Because the bill seeks to abolish Strategic Health Authorities (SHAs), which currently oversee screening programmes, Dr Elliman fears that infants will be put at risk because there will be no provision for “foolproof screening systems locally.”
Newborn blood spot screening is used to test for disorders such as congenital hypothyroidism and phenylketonuria.
Dr Elliman warns that division of services among competing trusts could lead to delays in the system and increased risks in the care pathways.
“Screening programmes are complicated pathways involving a number of different disciplines and healthcare organisations. It is important that the links between these different players are seamless,” Dr Elliman told the BMJ.
“Newborn blood spot screening is perhaps an extreme example of this. It is important that once a child is found to have one of the conditions, they embark on appropriate management as soon as possible (the target is 21 days). Delays may mean permanent brain damage or even death.
“Currently there are well established pathways … these pathways are set nationally in principle and then in detail at a level such as the SHA. It would bring chaos if each individual GP consortium decided which lab a sample should be sent to and then which clinician should see a child found to have the condition. This should be decided at a level equivalent to SHA, if not nationally.”
Dr Elliman says greater emphasis is needed on “cooperation rather than competition,” and he welcomes the recommendations in the NHS Future Forum’s final report regarding the role of the regulator Monitor.
In its report, NHS Future Forum has called on all local authorities and health and social care bodies to cooperate and advised against establishing Public Health England fully within the Department of Health (BMJ 2011;342:d3777, doi:10.1136/bmj.d3777).
“I welcome a move from competition to collaboration and a positive mention of patient pathways. The dilution of Monitor’s role in relation to competition and the requirement for it to support choice, collaboration, and integration may help protect screening pathways,” said Dr Elliman.

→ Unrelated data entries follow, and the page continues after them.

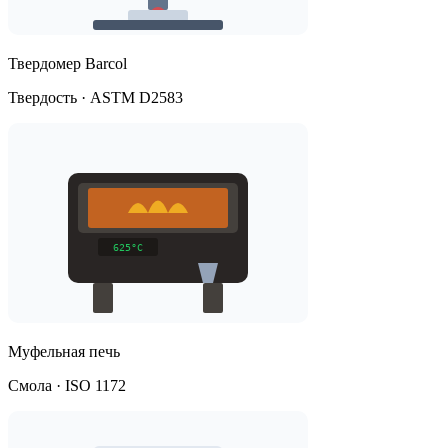
Твердомер Barcol
Твердость · ASTM D2583
Муфельная печь
Смола · ISO 1172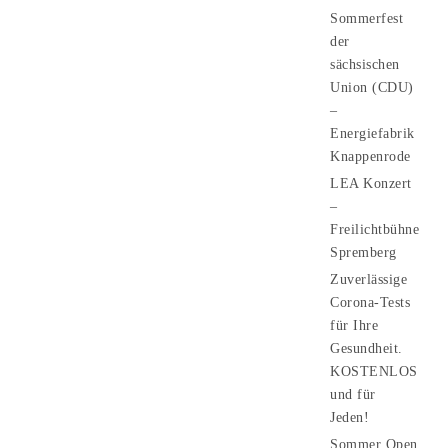
Sommerfest
der
sächsischen
Union (CDU)
–
Energiefabrik
Knappenrode
LEA Konzert
–
Freilichtbühne
Spremberg
Zuverlässige
Corona-Tests
für Ihre
Gesundheit.
KOSTENLOS
und für
Jeden!
Sommer Open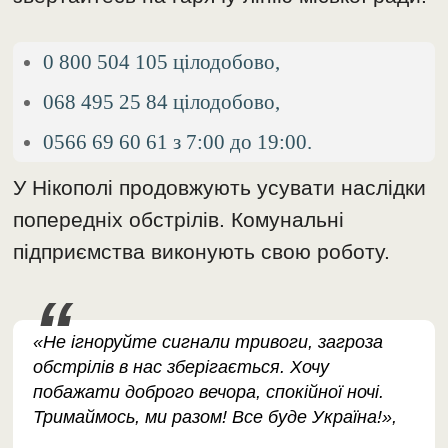
0 800 504 105 цілодобово,
068 495 25 84 цілодобово,
0566 69 60 61 з 7:00 до 19:00.
У Нікополі продовжують усувати наслідки
попередніх обстрілів. Комунальні
підприємства виконують свою роботу.
«Не ігноруйте сигнали тривоги, загроза
обстрілів в нас зберігається. Хочу
побажати доброго вечора, спокійної ночі.
Тримаймось, ми разом! Все буде Україна!»,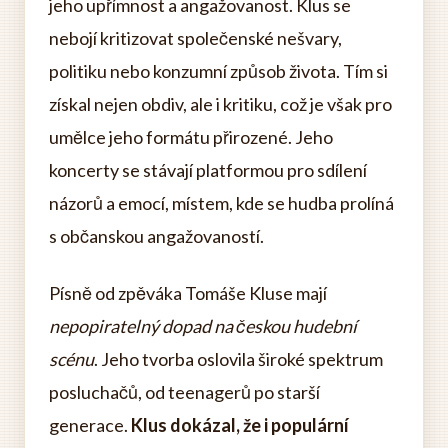
jeho upřímnost a angažovanost. Klus se
nebojí kritizovat společenské nešvary,
politiku nebo konzumní způsob života. Tím si
získal nejen obdiv, ale i kritiku, což je však pro
umělce jeho formátu přirozené. Jeho
koncerty se stávají platformou pro sdílení
názorů a emocí, místem, kde se hudba prolíná
s občanskou angažovaností.
Písně od zpěváka Tomáše Kluse mají
nepopiratelný dopad na českou hudební
scénu
. Jeho tvorba oslovila široké spektrum
posluchačů, od teenagerů po starší
generace.
Klus dokázal, že i populární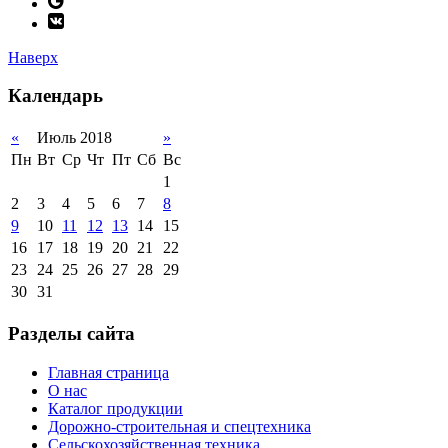
Наверх
Календарь
«
Июль 2018
»
Пн
Вт
Ср
Чт
Пт
Сб
Вс
1
2
3
4
5
6
7
8
9
10
11
12
13
14
15
16
17
18
19
20
21
22
23
24
25
26
27
28
29
30
31
Разделы сайта
Главная страница
О нас
Каталог продукции
Дорожно-строительная и спецтехника
Сельскохозяйственная техника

Dr Chris Hanvey, chief executive of the Royal College of Paediatrics and Child Health, echoed these views, stating that the recommendations in the Future Forum report represented “significant progress in recognising the specific needs of children.”
Responding to Dr Elliman’s concerns, a Department of Health spokesperson said: “Under the Healthy Lives, Healthy People consultation the Government proposes to bring the commissioning of screening programmes under the control of the NHS Commissioning Board, working on behalf of Public Health England. Under the new arrangement screening programmes would be commissioned for populations of at least 1 000 000 people, ensuring integrated high quality screening pathways.”